"The Fiscal Cliff Deal Had Harmful Tax Consequences For The Working Poor"
About 60 percent of all low- and moderate-income taxpayers face effective marginal tax rates above 30 percent, a substantial increase over last year. The Congressional Budget Office (CBO) credits the shift to higher payroll tax rates resulting from the “fiscal cliff” deal at the beginning of the year.
Effective marginal tax rates are complicated to calculate. Unlike effective tax rates, which measure the total amount a person paid in state, local, and federal taxes on tax day compared to their income, the effective marginal rate is a measure of how much of the next dollar a person earns will be canceled out by taxes or a drop in the public benefits they receive, such as food stamps. The CBO looked at the effective marginal rates faced by those making less than 450 percent of the federal poverty level, or in other words, those at the bottom end of the income scale.
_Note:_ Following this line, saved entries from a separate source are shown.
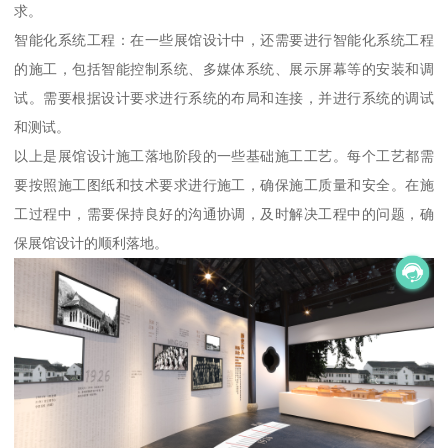
求。
智能化系统工程：在一些展馆设计中，还需要进行智能化系统工程
的施工，包括智能控制系统、多媒体系统、展示屏幕等的安装和调
试。需要根据设计要求进行系统的布局和连接，并进行系统的调试
和测试。
以上是展馆设计施工落地阶段的一些基础施工工艺。每个工艺都需
要按照施工图纸和技术要求进行施工，确保施工质量和安全。在施
工过程中，需要保持良好的沟通协调，及时解决工程中的问题，确
保展馆设计的顺利落地。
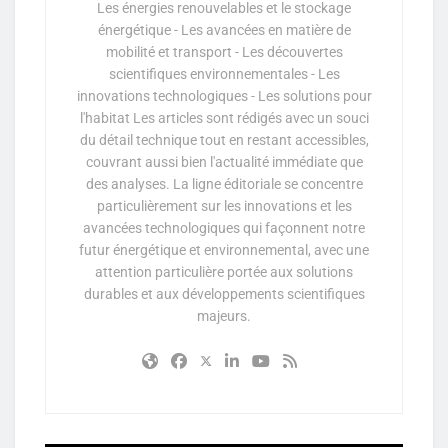
Les énergies renouvelables et le stockage
énergétique - Les avancées en matière de
mobilité et transport - Les découvertes
scientifiques environnementales - Les
innovations technologiques - Les solutions pour
l'habitat Les articles sont rédigés avec un souci
du détail technique tout en restant accessibles,
couvrant aussi bien l'actualité immédiate que
des analyses. La ligne éditoriale se concentre
particulièrement sur les innovations et les
avancées technologiques qui façonnent notre
futur énergétique et environnemental, avec une
attention particulière portée aux solutions
durables et aux développements scientifiques
majeurs.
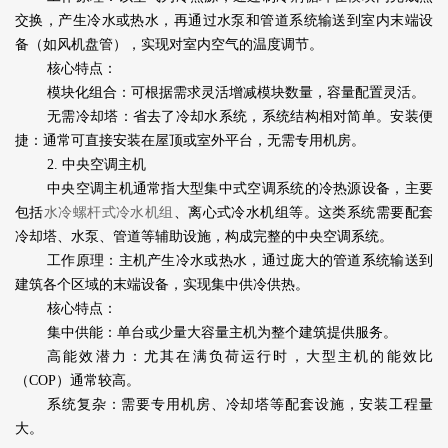
交换，产生冷水或热水，再通过水泵和管道系统输送到室内末端设
备（如风机盘管），实现对室内空气的温度调节。
核心特点：
模块化组合：可根据需求灵活增减模块数量，容量配置灵活。
无需冷却塔：省去了冷却水系统，系统结构相对简单。安装便
捷：通常可直接安装在屋顶或室外平台，无需专用机房。
2. 中央空调主机
中央空调主机通常指大型集中式空调系统的冷热源设备，主要
包括
水冷螺杆式冷水机组
、离心式冷水机组等。这类系统需要配套
冷却塔、水泵、管道等辅助设施，构成完整的中央空调系统。
工作原理：主机产生冷水或热水，通过庞大的管道系统输送到
建筑各个区域的末端设备，实现集中供冷供热。
核心特点：
集中供能：单台或少量大容量主机为整个建筑提供服务。
高能效潜力：尤其在满负荷运行时，大型主机的能效比
（COP）通常较高。
系统复杂：需要专用机房、冷却塔等配套设施，安装工程量
大。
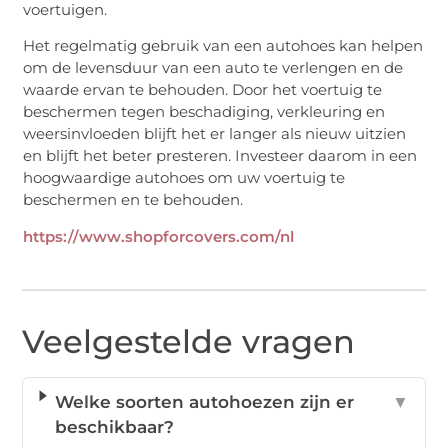
voertuigen.
Het regelmatig gebruik van een autohoes kan helpen
om de levensduur van een auto te verlengen en de
waarde ervan te behouden. Door het voertuig te
beschermen tegen beschadiging, verkleuring en
weersinvloeden blijft het er langer als nieuw uitzien
en blijft het beter presteren. Investeer daarom in een
hoogwaardige autohoes om uw voertuig te
beschermen en te behouden.
https://www.shopforcovers.com/nl
Veelgestelde vragen
Welke soorten autohoezen zijn er
▼
beschikbaar?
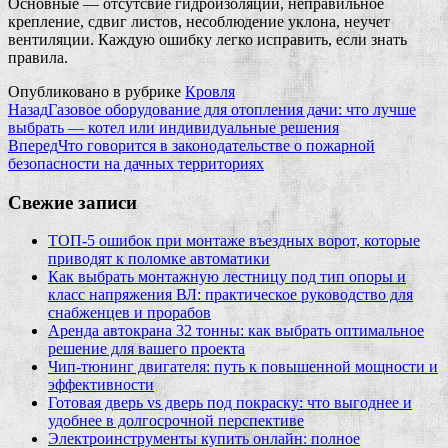
Основные — отсутсвие гидроизоляции, неправильное
крепление, сдвиг листов, несоблюдение уклона, неучет
вентиляции. Каждую ошибку легко исправить, если знать
правила.
Опубликовано в рубрике
Кровля
Назад
Газовое оборудование для отопления дачи: что лучше
выбрать — котел или индивидуальные решения
Вперед
Что говорится в законодательстве о пожарной
безопасности на дачных территориях
Свежие записи
ТОП-5 ошибок при монтаже въездных ворот, которые
приводят к поломке автоматики
Как выбрать монтажную лестницу под тип опоры и
класс напряжения ВЛ: практическое руководство для
снабженцев и прорабов
Аренда автокрана 32 тонны: как выбрать оптимальное
решение для вашего проекта
Чип‑тюнинг двигателя: путь к повышенной мощности и
эффективности
Готовая дверь vs дверь под покраску: что выгоднее и
удобнее в долгосрочной перспективе
Электроинструменты купить онлайн: полное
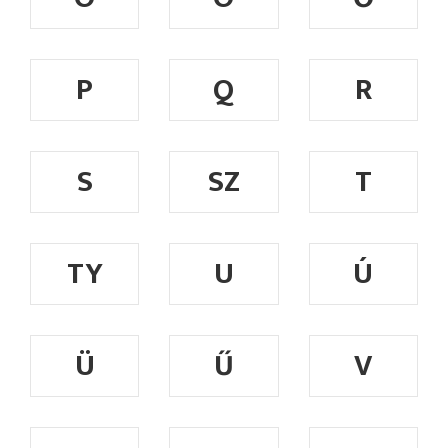
P
Q
R
S
SZ
T
TY
U
Ú
Ü
Ű
V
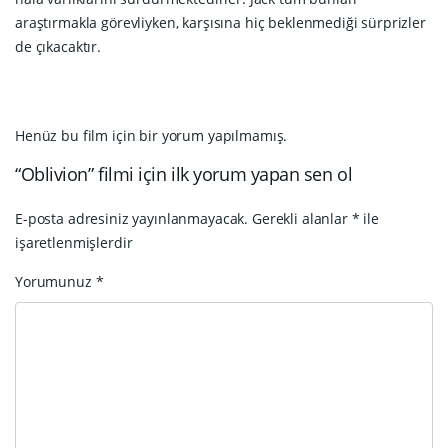
araştırmakla görevliyken, karşısına hiç beklenmediği sürprizler
de çıkacaktır.
Henüz bu film için bir yorum yapılmamış.
“Oblivion” filmi için ilk yorum yapan sen ol
E-posta adresiniz yayınlanmayacak.
Gerekli alanlar
*
ile
işaretlenmişlerdir
Yorumunuz
*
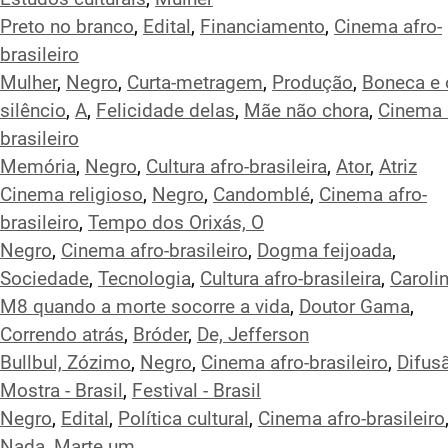
Preto no branco
,
Edital
,
Financiamento
,
Cinema afro-
brasileiro
Mulher
,
Negro
,
Curta-metragem
,
Produção
,
Boneca e 
silêncio
,
A
,
Felicidade delas
,
Mãe não chora
,
Cinema 
brasileiro
Memória
,
Negro
,
Cultura afro-brasileira
,
Ator
,
Atriz
Cinema religioso
,
Negro
,
Candomblé
,
Cinema afro-
brasileiro
,
Tempo dos Orixás, O
Negro
,
Cinema afro-brasileiro
,
Dogma feijoada
,
Sociedade
,
Tecnologia
,
Cultura afro-brasileira
,
Caroli
M8 quando a morte socorre a vida
,
Doutor Gama
,
Correndo atrás
,
Bróder
,
De, Jefferson
Bullbul, Zózimo
,
Negro
,
Cinema afro-brasileiro
,
Difus
Mostra - Brasil
,
Festival - Brasil
Negro
,
Edital
,
Política cultural
,
Cinema afro-brasileiro
Nada
,
Marte um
About 37 percent of such earners will see between 30 and 39 percent of any additional income disappear, either sent to the tax man or cancelled out by a reduction in public assistance benefits. Over 20 percent of such earners will never see 40 percent or more of any new income.
The chart above, published on Wednesday, updates a similar CBO analysis from 2012. Prior to the tax deal that resolved the so-called “fiscal cliff” in January, the effective marginal tax rate trap affected fewer low- and moderate-income workers. But even prior to the 2013 payroll tax increase, more than half of that group faced effective marginal tax rates above 30 percent.
Losing out on even more dollars is a heavier burden to bear for this group, who make little to begin with. According to the 2013 poverty guidelines, the workers CBO looked at make less than $52,000 if they are single or less than $106,000 for a family of four. The marginal tax rate problem is worst for those making between 50 and 200 percent of the poverty level, or those feeding, sheltering, and clothing a family of four on earnings between $12,000 and $48,000 per year.